A kid I know would like to join the dating scene. This person sees other kids getting together to go to a movie, or hanging out on the weekends, or always having a partner at school events. How does this happen? How does a person go about getting asked out?
If this is your situation – either because you’re a new to this stuff or new in town or because you want to join a different crowd – here are some tips to get things going in the right direction.
- Let others get to know you better. Join a school group, get involved in a community project, work with others in some sort of mission or task. Friends do things together. To have someone to do things with, start by doing things with other people and making friends with them.
- Seek out group activities instead of one-to-one dates. Doing things with a lot of people lets a lot of people get to know you – and lets you get to know them. The idea of dating one person is old-fashioned. Hanging out with a more fluid set of characters is less stressful and gives relationships a chance to develop.
- Ask someone out yourself. This is so obvious we often overlook it. Instead of wishing someone else would invite you to go with them somewhere, be the one doing the inviting. The key here is to start with something so casual that accepting it won’t imply any sort of commitment; start with going to the gym together or going to a movie and work up to going to the prom.
- Invite yourself. Sit at lunch with kids you’d like to get to know better. Ask a group you know is going to see a movie if you can go along. Again, start small and casual so it’s easy for others to say “yes.” While you might not feel comfortable or welcome crashing someone’s birthday party, you could indeed happen to show up someplace public where you know they’re going to be.
- Go slow.
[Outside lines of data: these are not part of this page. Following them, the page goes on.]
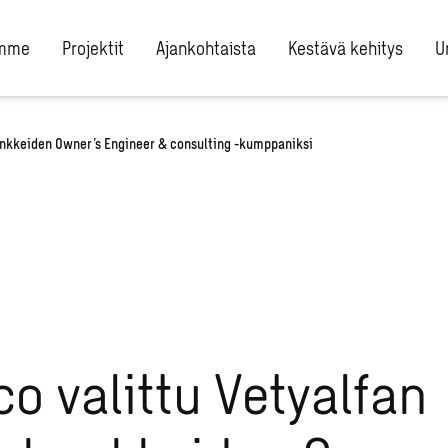
umme
Projektit
Ajankohtaista
Kestävä kehitys
U
ankkeiden Owner’s Engineer & consulting -kumppaniksi
o valittu Vetyalfan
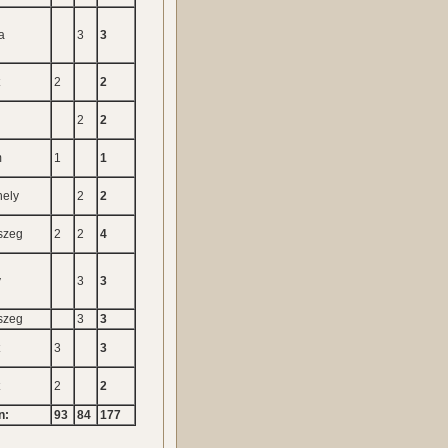
a
3
3
t
2
2
2
2
m
1
1
ely
2
2
szeg
2
2
4
y
3
3
szeg
3
3
t
3
3
t
2
2
n:
93
84
177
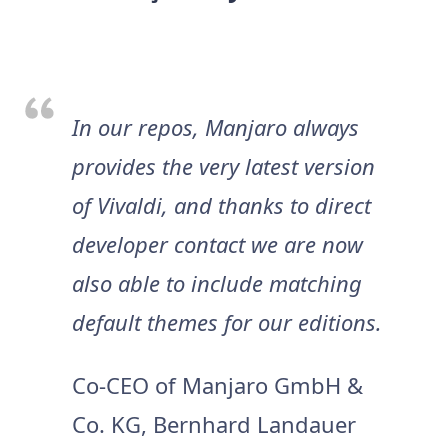
In our repos, Manjaro always
provides the very latest version
of Vivaldi, and thanks to direct
developer contact we are now
also able to include matching
default themes for our editions.
Co-CEO of Manjaro GmbH &
Co. KG, Bernhard Landauer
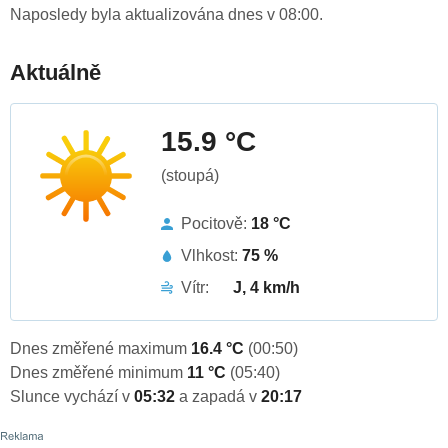
Naposledy byla aktualizována dnes v 08:00.
Aktuálně
15.9 °C
(stoupá)
Pocitově:
18 °C
Vlhkost:
75 %
Vítr:
J, 4 km/h
Dnes změřené maximum
16.4 °C
(00:50)
Dnes změřené minimum
11 °C
(05:40)
Slunce vychází v
05:32
a zapadá v
20:17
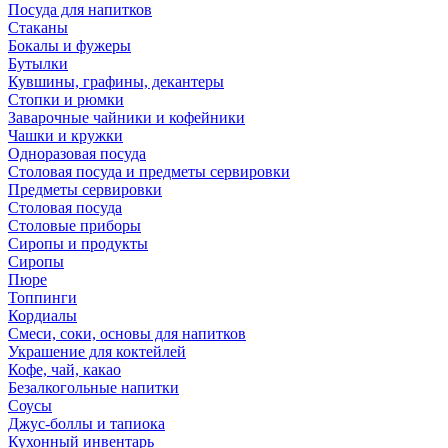
Посуда для напитков
Стаканы
Бокалы и фужеры
Бутылки
Кувшины, графины, декантеры
Стопки и рюмки
Заварочные чайники и кофейники
Чашки и кружки
Одноразовая посуда
Столовая посуда и предметы сервировки
Предметы сервировки
Столовая посуда
Столовые приборы
Сиропы и продукты
Сиропы
Пюре
Топпинги
Кордиалы
Смеси, соки, основы для напитков
Украшение для коктейлей
Кофе, чай, какао
Безалкогольные напитки
Соусы
Джус-боллы и тапиока
Кухонный инвентарь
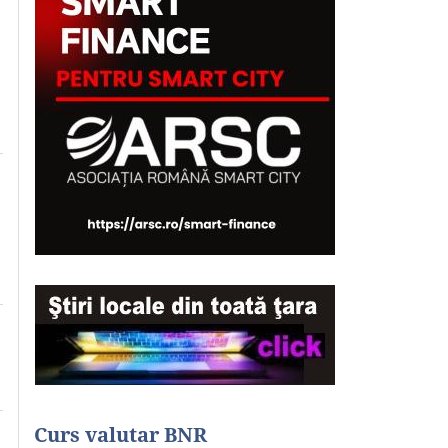
Curs valutar BNR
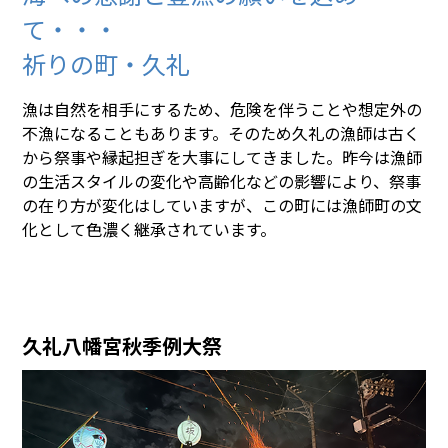
て・・・
祈りの町・久礼
漁は自然を相手にするため、危険を伴うことや想定外の
不漁になることもあります。そのため久礼の漁師は古く
から祭事や縁起担ぎを大事にしてきました。昨今は漁師
の生活スタイルの変化や高齢化などの影響により、祭事
の在り方が変化はしていますが、この町には漁師町の文
化として色濃く継承されています。
久礼八幡宮秋季例大祭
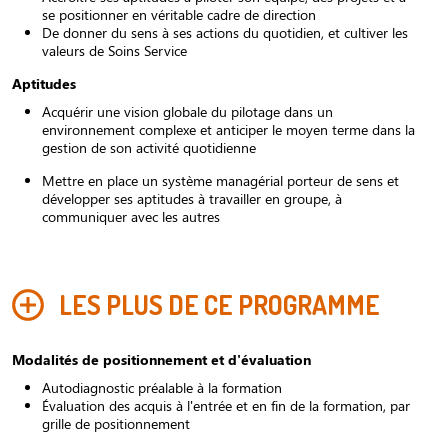
se positionner en véritable cadre de direction
De donner du sens à ses actions du quotidien, et cultiver les
valeurs de Soins Service
Aptitudes
Acquérir une vision globale du pilotage dans un
environnement complexe et anticiper le moyen terme dans la
gestion de son activité quotidienne
Mettre en place un système managérial porteur de sens et
développer ses aptitudes à travailler en groupe, à
communiquer avec les autres
LES PLUS DE CE PROGRAMME
Modalités de positionnement et d'évaluation
Autodiagnostic préalable à la formation
Évaluation des acquis à l'entrée et en fin de la formation, par
grille de positionnement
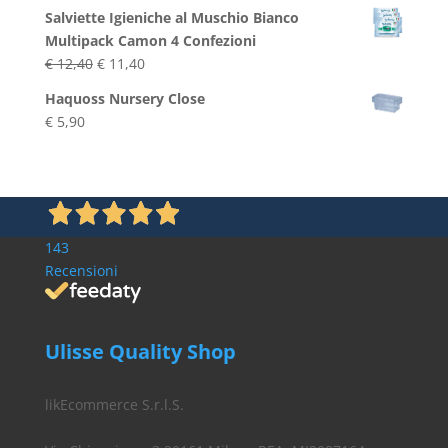
di
Salviette Igieniche al Muschio Bianco
prezzo:
Multipack Camon 4 Confezioni
da
Il
Il
€
12,40
€
11,40
€ 2,90
prezzo
prezzo
a
Haquoss Nursery Close
originale
attuale
€ 3,90
€
5,90
era:
è:
€ 12,40.
€ 11,40.
143
Recensioni
Ulisse Quality Shop
likEcommerce S.r.l.S.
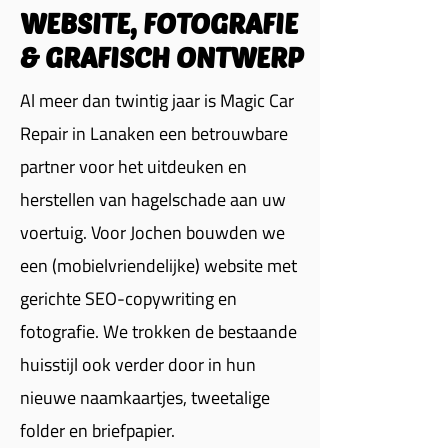
WEBSITE, FOTOGRAFIE
& GRAFISCH ONTWERP
Al meer dan twintig jaar is Magic Car
Repair in Lanaken een betrouwbare
partner voor het uitdeuken en
herstellen van hagelschade aan uw
voertuig. Voor Jochen bouwden we
een (mobielvriendelijke) website met
gerichte SEO-copywriting en
fotografie. We trokken de bestaande
huisstijl ook verder door in hun
nieuwe naamkaartjes, tweetalige
folder en briefpapier.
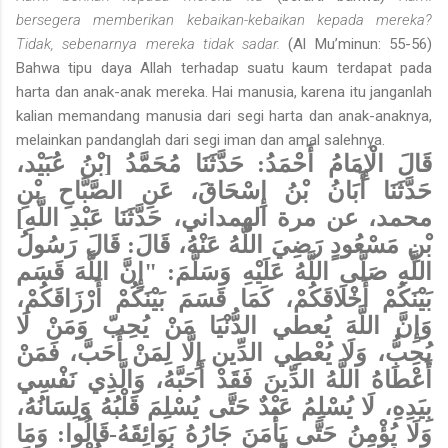
bersegera memberikan kebaikan-kebaikan kepada mereka?
Tidak, sebenarnya mereka tidak sadar.
(Al Mu’minun: 55-56)
Bahwa tipu daya Allah terhadap suatu kaum terdapat pada
harta dan anak-anak mereka. Hai manusia, karena itu janganlah
kalian memandang manusia dari segi harta dan anak-anaknya,
melainkan pandanglah dari segi iman dan amal salehnya.
قَالَ الْإِمَامُ أَحْمَدُ: حَدَّثَنَا مُحَمَّدُ [بْنُ عُبَيْد،
حَدَّثَنَا أَبَانُ بْنُ إِسْحَاقَ، عَنِ الصَّبَّاحِ بْنِ
محمد، عن مرة الهمداني، حَدَّثَنَا عَبْدِ اللَّهِ]
بْنِ مَسْعُودٍ رَضِيَ اللَّهُ عَنْهُ، قَالَ: قَالَ رَسُولُ
اللَّهِ صَلَّى اللَّهُ عَلَيْهِ وَسَلَّمَ: "إِنَّ اللَّهَ قَسَم
بَيْنَكُمْ أَخْلَاقَكُمْ، كَمَا قَسَمَ بَيْنَكُمْ أَرْزَاقَكُمْ،
وَإِنَّ اللَّهَ يُعطي الدُّنْيَا مَنْ يُحِبّ وَمَنْ لَا
يُحِبُّ، وَلَا يُعْطِي الدِّين إِلَّا لِمَنْ أَحَبَّ، فَمَنْ
أَعْطَاهُ اللَّهُ الدِّينَ فَقَدْ أَحَبَّهُ، وَالَّذِي نَفْسِي
بِيَدِهِ، لَا يُسْلِمُ عَبْدٌ حَتَّى يُسْلِمَ قَلْبُهُ وَلِسَانُهُ،
وَلَا يُؤْمِنُ حَتَّى يَأْمَنَ جَارُهُ بَوَائِقَهُ-قَالُوا: وَمَا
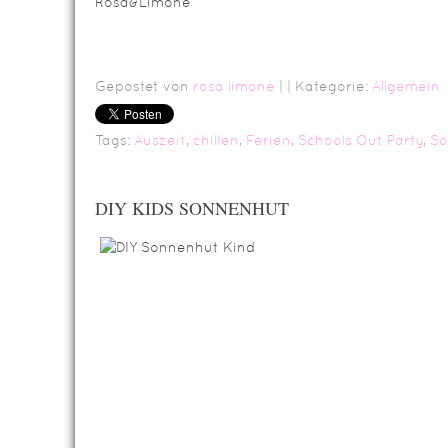
Rosa&Limone
Gepostet von
rosa limone
|
| Kategorie:
Allgemein
Tags:
Auszeit
,
chillen
,
Ferien
,
Schools Out Party
,
So
DIY KIDS SONNENHUT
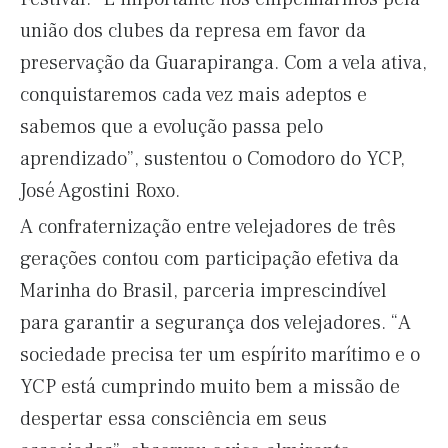
união dos clubes da represa em favor da
preservação da Guarapiranga. Com a vela ativa,
conquistaremos cada vez mais adeptos e
sabemos que a evolução passa pelo
aprendizado”, sustentou o Comodoro do YCP,
José Agostini Roxo.
A confraternização entre velejadores de três
gerações contou com participação efetiva da
Marinha do Brasil, parceria imprescindível
para garantir a segurança dos velejadores. “A
sociedade precisa ter um espírito marítimo e o
YCP está cumprindo muito bem a missão de
despertar essa consciência em seus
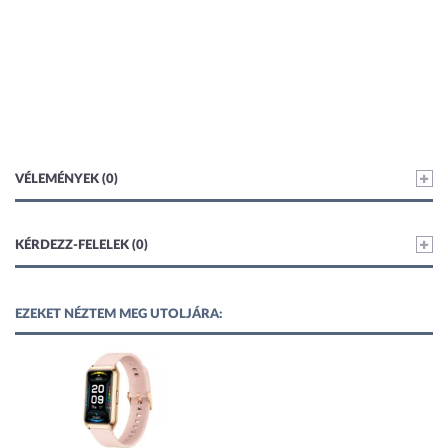
VÉLEMÉNYEK (0)
KÉRDEZZ-FELELEK (0)
EZEKET NÉZTEM MEG UTOLJÁRA:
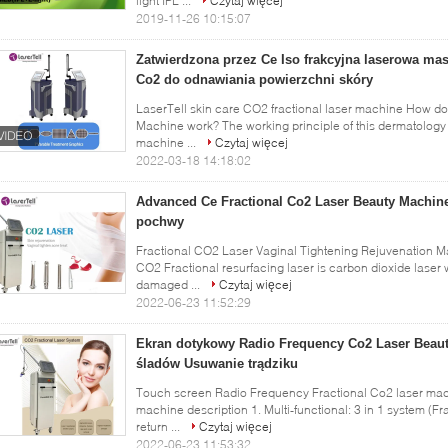
light IPL ...
Czytaj więcej
2019-11-26 10:15:07
Zatwierdzona przez Ce Iso frakcyjna laserowa m
Co2 do odnawiania powierzchni skóry
LaserTell skin care CO2 fractional laser machine How d
Machine work? The working principle of this dermatology
machine ...
Czytaj więcej
2022-03-18 14:18:02
Advanced Ce Fractional Co2 Laser Beauty Machi
pochwy
Fractional CO2 Laser Vaginal Tightening Rejuvenation 
CO2 Fractional resurfacing laser is carbon dioxide laser
damaged ...
Czytaj więcej
2022-06-23 11:52:29
Ekran dotykowy Radio Frequency Co2 Laser Beau
śladów Usuwanie trądziku
Touch screen Radio Frequency Fractional Co2 laser ma
machine description 1. Multi-functional: 3 in 1 system (Fr
return ...
Czytaj więcej
2022-06-23 11:53:32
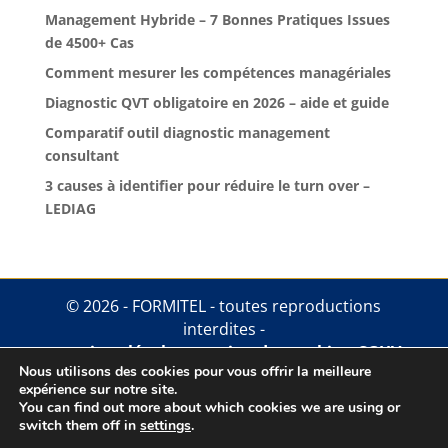
Management Hybride – 7 Bonnes Pratiques Issues
de 4500+ Cas
Comment mesurer les compétences managériales
Diagnostic QVT obligatoire en 2026 – aide et guide
Comparatif outil diagnostic management
consultant
3 causes à identifier pour réduire le turn over –
LEDIAG
© 2026 - FORMITEL - toutes reproductions
interdites -
mentions légales
.
gestion des cookies
.
CGUV
Nous utilisons des cookies pour vous offrir la meilleure
expérience sur notre site.
You can find out more about which cookies we are using or
switch them off in
settings
.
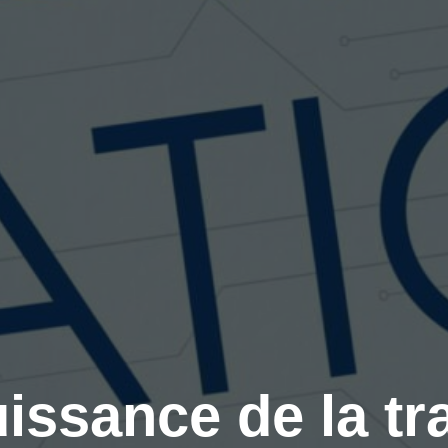
uissance de la t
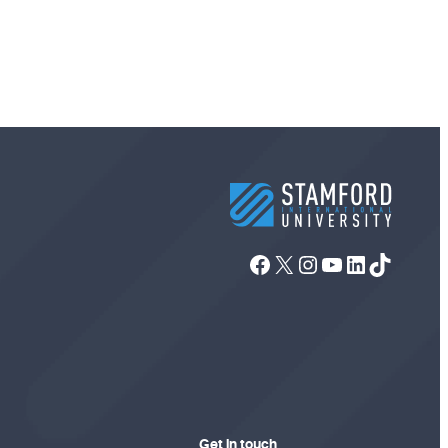
Facebook
X
Instagram
YouTube
LinkedIn
TikTok
Get in touch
It’s a huge turn-off if you seem needy or pushy. Don’t be a stalker. Concentrate on doing things that interest you with people who share your interests. It will be easy to talk to these people and you’ll have fun. Don’t try to make things into something significant but let friendships develop naturally.
Yeah, okay, but what if you need a date now? What if there’s a party or dance or other event you really want to go to but you don’t want to go by yourself? How can you get someone to go with you?
First, don’t just wait around for someone to ask you. Do the asking yourself. If you want to go but need a partner, find one.
Second, see this situation as a one-time thing. Instead of trying to invite your ideal date, invite someone whose company you enjoy, who is likely to have a good time at the event, and who won’t read too much into your invitation. Your best friend’s sister or brother. Your own cousin. Someone you know from your old school. Go and have a good time. Inviting someone no one else knows protects you from feeling scrutinized for your choice of partner.
Third, if all else fails, go solo. Just go. And then mingle, talk with people, and have a good time. Don’t just stand by the food and watch everyone else, hoping someone talks to you. Pretend you’re having a marvelous time and you’ll convince yourself that you really are – and you’ll convince others that you’re a marvelous person.
Keep in mind that building friendships and going places with other people is something you’ll do your entire adult life. There’s nothing really mysterious about this and there’s no timetable. It’s something that will improve with practice.
Your objective is to become a well-rounded, interesting, and engaged person, not someone’s possession. Be your own person and others will notice.